[Extracted page text data]
==========

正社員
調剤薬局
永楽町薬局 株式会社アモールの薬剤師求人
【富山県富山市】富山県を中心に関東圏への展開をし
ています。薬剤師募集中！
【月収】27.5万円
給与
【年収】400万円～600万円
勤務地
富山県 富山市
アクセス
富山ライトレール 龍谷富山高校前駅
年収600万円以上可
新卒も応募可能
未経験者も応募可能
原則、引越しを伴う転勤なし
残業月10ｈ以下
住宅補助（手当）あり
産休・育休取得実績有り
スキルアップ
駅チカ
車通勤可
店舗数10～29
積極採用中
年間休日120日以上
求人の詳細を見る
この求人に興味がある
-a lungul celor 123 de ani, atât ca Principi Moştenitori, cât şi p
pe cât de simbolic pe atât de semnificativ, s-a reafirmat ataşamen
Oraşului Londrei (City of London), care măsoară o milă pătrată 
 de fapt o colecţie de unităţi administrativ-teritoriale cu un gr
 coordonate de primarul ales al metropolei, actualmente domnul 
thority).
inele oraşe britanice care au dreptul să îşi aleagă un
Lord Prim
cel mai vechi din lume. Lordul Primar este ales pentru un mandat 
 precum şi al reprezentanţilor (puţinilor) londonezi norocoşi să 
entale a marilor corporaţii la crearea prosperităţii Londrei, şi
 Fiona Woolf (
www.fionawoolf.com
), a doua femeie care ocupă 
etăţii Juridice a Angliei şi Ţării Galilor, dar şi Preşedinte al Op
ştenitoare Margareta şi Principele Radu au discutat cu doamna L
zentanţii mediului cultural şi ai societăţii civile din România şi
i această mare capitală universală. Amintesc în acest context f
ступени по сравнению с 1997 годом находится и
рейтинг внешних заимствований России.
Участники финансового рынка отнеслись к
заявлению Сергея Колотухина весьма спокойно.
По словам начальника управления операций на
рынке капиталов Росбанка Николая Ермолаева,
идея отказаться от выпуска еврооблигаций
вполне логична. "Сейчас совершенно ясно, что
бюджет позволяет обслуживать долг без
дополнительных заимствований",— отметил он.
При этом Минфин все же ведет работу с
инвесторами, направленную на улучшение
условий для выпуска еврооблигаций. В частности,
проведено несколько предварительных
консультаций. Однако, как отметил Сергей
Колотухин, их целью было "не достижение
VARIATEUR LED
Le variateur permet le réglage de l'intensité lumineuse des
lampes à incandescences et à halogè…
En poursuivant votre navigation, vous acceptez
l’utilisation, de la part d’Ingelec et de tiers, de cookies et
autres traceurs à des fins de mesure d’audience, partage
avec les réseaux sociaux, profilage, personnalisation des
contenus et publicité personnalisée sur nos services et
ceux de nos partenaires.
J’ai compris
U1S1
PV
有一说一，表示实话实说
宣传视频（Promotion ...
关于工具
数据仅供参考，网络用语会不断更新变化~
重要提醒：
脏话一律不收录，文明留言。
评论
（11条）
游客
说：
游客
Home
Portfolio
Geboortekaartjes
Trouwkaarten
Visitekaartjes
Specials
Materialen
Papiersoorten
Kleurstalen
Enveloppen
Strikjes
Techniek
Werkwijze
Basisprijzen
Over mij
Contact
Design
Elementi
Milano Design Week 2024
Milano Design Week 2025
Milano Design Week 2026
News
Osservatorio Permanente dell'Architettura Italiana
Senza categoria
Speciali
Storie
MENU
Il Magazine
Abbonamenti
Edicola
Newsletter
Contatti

==========

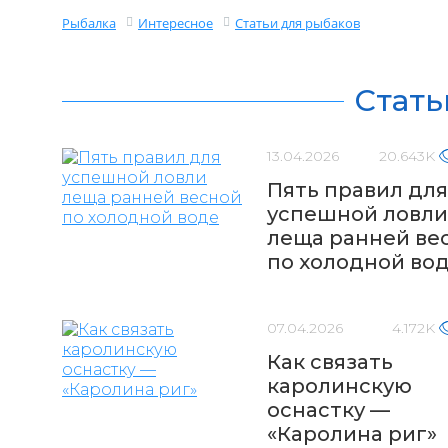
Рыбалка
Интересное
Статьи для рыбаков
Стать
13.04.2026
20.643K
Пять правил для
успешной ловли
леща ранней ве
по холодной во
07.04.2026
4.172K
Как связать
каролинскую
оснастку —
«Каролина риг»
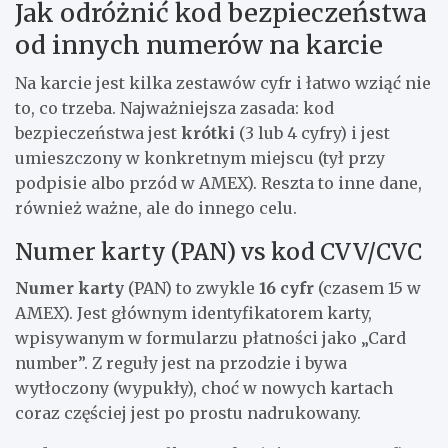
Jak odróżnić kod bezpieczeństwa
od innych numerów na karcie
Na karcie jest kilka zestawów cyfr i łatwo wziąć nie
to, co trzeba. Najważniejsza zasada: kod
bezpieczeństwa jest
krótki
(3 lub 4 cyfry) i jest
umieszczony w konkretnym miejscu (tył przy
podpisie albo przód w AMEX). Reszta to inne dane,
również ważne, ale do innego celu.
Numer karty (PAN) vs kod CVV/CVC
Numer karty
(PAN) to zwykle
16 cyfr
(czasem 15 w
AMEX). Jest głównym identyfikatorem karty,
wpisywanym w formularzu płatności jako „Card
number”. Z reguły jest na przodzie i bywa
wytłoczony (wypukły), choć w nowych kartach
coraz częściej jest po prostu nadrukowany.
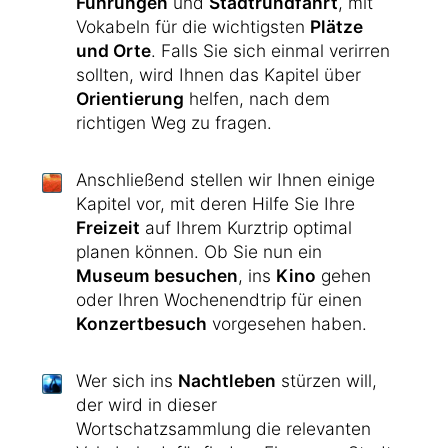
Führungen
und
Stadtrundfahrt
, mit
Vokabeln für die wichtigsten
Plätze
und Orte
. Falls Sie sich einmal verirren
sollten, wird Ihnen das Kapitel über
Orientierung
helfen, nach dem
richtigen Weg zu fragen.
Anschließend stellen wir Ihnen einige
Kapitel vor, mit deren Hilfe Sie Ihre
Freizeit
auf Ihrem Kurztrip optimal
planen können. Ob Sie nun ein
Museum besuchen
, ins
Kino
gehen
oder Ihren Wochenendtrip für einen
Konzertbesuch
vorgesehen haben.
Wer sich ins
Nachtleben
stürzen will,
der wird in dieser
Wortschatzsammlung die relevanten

==========

What you should do |
Which lines of the data contain the string "Kapitel"? Copy each of them.

Solution for this exercise |
sollten, wird Ihnen das Kapitel über
Kapitel vor, mit deren Hilfe Sie Ihre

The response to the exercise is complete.